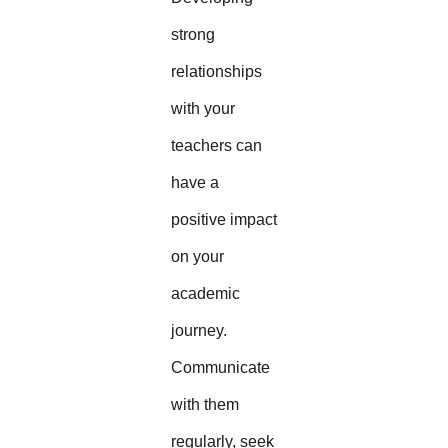
strong
relationships
with your
teachers can
have a
positive impact
on your
academic
journey.
Communicate
with them
regularly, seek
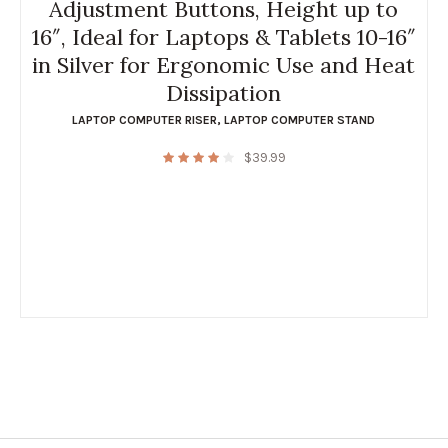
Adjustment Buttons, Height up to
16″, Ideal for Laptops & Tablets 10-16″
in Silver for Ergonomic Use and Heat
Dissipation
LAPTOP COMPUTER RISER
,
LAPTOP COMPUTER STAND
$
39.99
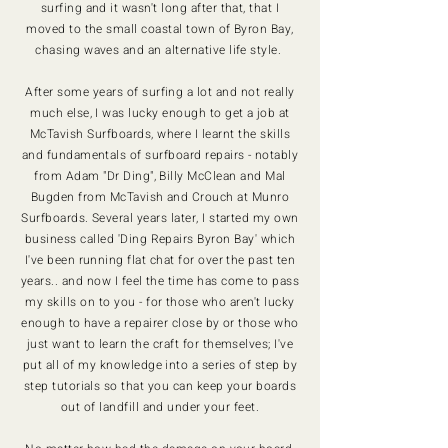
surfing and it wasn't long after that, that I
moved to the small coastal town of Byron Bay,
chasing waves and an alternative life style.
After some years of surfing a lot and not really
much else, I was lucky enough to get a job at
McTavish Surfboards, where I learnt the skills
and fundamentals of surfboard repairs - notably
from Adam "Dr Ding", Billy McClean and Mal
Bugden from McTavish and Crouch at Munro
Surfboards. Several years later, I started my own
business called 'Ding Repairs Byron Bay' which
I've been running flat chat for over the past ten
years.. and now I feel the time has come to pass
my skills on to you - for those who aren't lucky
enough to have a repairer close by or those who
just want to learn the craft for themselves; I've
put all of my knowledge into a series of step by
step tutorials so that you can keep your boards
out of landfill and under your feet.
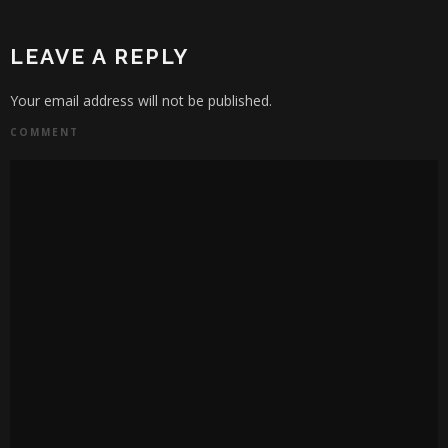
LEAVE A REPLY
Your email address will not be published.
COMMENT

### TASK TO CARRY OUT
Would you please set down the listing above exactly, minus its images?

### ANSWER TO THIS PROBLEM
strong
relationships
with your
teachers can
have a
positive impact
on your
academic
journey.
Communicate
with them
regularly, seek
Adjustment Buttons, Height up to
16″, Ideal for Laptops & Tablets 10-16″
in Silver for Ergonomic Use and Heat
Dissipation
LAPTOP COMPUTER RISER
,
LAPTOP COMPUTER STAND
$
39.99
surfing and it wasn't long after that, that I
moved to the small coastal town of Byron Bay,
chasing waves and an alternative life style.
After some years of surfing a lot and not really
much else, I was lucky enough to get a job at
McTavish Surfboards, where I learnt the skills
and fundamentals of surfboard repairs - notably
from Adam "Dr Ding", Billy McClean and Mal
Bugden from McTavish and Crouch at Munro
Surfboards. Several years later, I started my own
business called 'Ding Repairs Byron Bay' which
I've been running flat chat for over the past ten
years.. and now I feel the time has come to pass
my skills on to you - for those who aren't lucky
enough to have a repairer close by or those who
just want to learn the craft for themselves; I've
put all of my knowledge into a series of step by
step tutorials so that you can keep your boards
out of landfill and under your feet.
LEAVE A REPLY
Your email address will not be published.
COMMENT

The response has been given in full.